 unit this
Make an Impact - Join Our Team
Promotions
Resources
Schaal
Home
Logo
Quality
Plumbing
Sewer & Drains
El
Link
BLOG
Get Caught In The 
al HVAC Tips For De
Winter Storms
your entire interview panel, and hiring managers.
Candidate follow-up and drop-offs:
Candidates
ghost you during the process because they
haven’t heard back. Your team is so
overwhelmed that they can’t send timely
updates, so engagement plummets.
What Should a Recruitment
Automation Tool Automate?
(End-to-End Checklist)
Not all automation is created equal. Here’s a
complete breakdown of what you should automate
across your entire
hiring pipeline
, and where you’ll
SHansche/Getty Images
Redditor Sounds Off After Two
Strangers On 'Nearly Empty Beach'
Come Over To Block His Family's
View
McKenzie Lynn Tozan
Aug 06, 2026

---

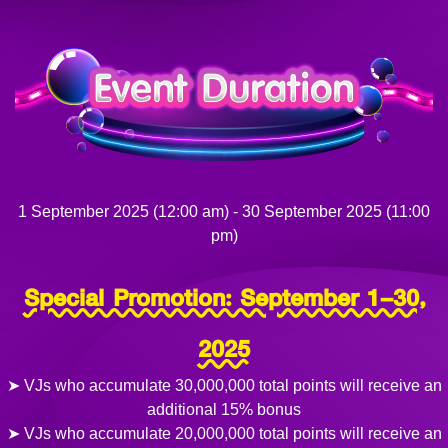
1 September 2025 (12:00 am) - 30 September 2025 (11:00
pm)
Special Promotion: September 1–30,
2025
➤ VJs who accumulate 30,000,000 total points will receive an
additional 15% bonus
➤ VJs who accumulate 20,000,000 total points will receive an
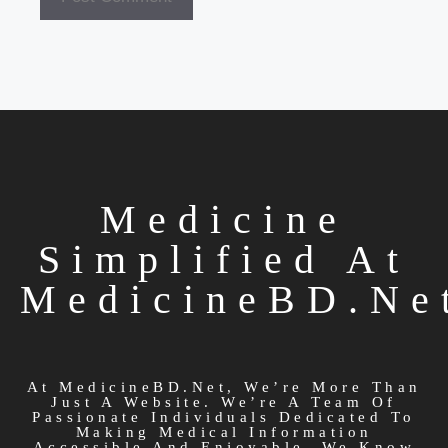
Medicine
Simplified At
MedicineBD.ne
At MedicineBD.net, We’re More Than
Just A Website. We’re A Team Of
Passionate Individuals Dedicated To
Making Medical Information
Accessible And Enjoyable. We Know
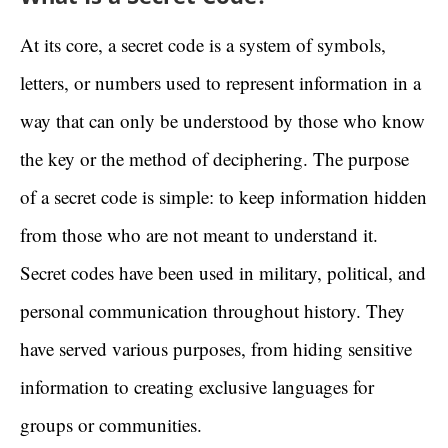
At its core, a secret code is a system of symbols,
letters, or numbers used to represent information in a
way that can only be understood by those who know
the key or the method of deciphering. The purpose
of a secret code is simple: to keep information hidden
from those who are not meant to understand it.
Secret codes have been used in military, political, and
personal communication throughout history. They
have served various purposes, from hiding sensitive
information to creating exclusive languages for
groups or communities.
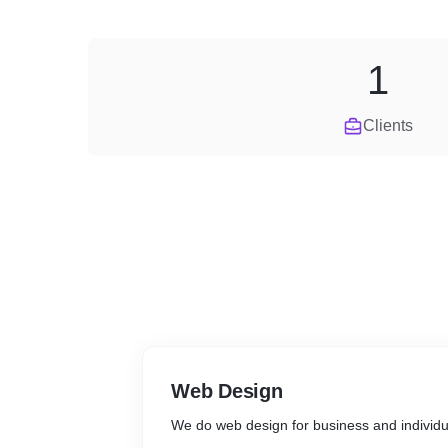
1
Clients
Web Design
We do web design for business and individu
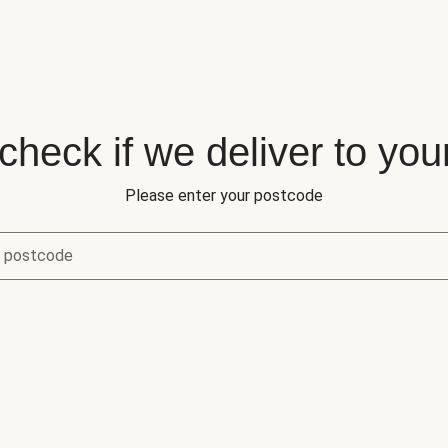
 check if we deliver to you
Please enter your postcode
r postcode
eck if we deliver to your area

**ASSIGNED TASK**
Copy everything above from the line holding "way that can" down to the line holding "eck if we deliver to your area", both ends included, exactly as it stands and without the pictures.

**THE COMPLETED TASK**
way that can only be understood by those who know
the key or the method of deciphering. The purpose
of a secret code is simple: to keep information hidden
from those who are not meant to understand it.
Secret codes have been used in military, political, and
personal communication throughout history. They
have served various purposes, from hiding sensitive
information to creating exclusive languages for
groups or communities.
1
Clients
Web Design
We do web design for business and individu
 check if we deliver to you
Please enter your postcode
r postcode
eck if we deliver to your area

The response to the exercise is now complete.